Éxodo y nuevos retos
La preocupación que sienten los decanos de los colegios de arquitectos por el creciente éxodo de proyectistas (el 7,5% de un total de casi 53.000 colegiados, según el nuevo sindicato profesional) contrasta con el reconocimiento que, con premios y encargos, reciben cada vez más arquitectos españoles en el extranjero. Más allá de los que dirigen las escuelas de arquitectura en universidades americanas como Princeton (Alejandro Zaera) o Virginia (Iñaki Alday), los propios Garriga y Foraster aseguran que han elegido ciudades tan difíciles como Bagdad o Kabul porque “en esas metrópolis la arquitectura puede ayudar a salir de situaciones inhumanas”. Ese reto retrata a la generación que representan: la de los proyectistas que buscan romper la relación entre arquitectura y poder. Por eso, más allá de exigir el cuidado de lo que se exporta donde apenas queda nada, Victoria Garriga se ha convertido en un azote de políticos, constructoras y proyectistas. Cuando se presentó al concurso para reconstruir Adhimiya buscó una constructora española. Una tras otra le aseguraron que resultaba imposible trabajar allí. Ella, finalmente, entendió que “las grandes constructoras españolas buscan negocio rápido y seguro: les resulta más fácil trabajar para una dictadura que colaborar en la recuperación de una democracia”.

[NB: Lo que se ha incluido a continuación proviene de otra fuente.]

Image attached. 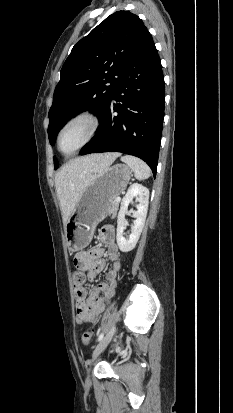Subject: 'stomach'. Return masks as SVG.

La “artistización” de la arquitectura podría estar convirtiéndose en la nueva arquitectura espectáculo
Grado cero
Frente a las constructoras que evitan complicarse la vida, cada vez más proyectistas lo hacen: ya no solo tiran líneas, están empezando a levantar muros. Y algunos han sido capaces de hallar ventajas en el cambio. Con la casa 712 que H Arquitectes levantó en Gualba (Barcelona), ese estudio aprendió cómo reducir un proyecto a la mitad sin partirlo en dos y constataron que “quitar todo lo que se puede quitar encierra una arquitectura distinta”. Como ellos, los sevillanos Lapanadería demuestran que la crisis económica no se ha traducido en una crisis de ideas. Cada vez hay más arquitectos dispuestos a dejar de ser empresarios y capaces de mover piedras al tiempo que se convierten en constructores físicos —no solo intelectuales— de sus propias obras.
Arquitectos y arquitectura se transforman en España. El tiempo llama a la razón. Y la razón pide esfuerzo y compromiso. Que ese objetivo deje de parecer ingenuo puede marcar un cambio. Después de todo, podría ser liberador no tener que hacer nada más que arquitectura.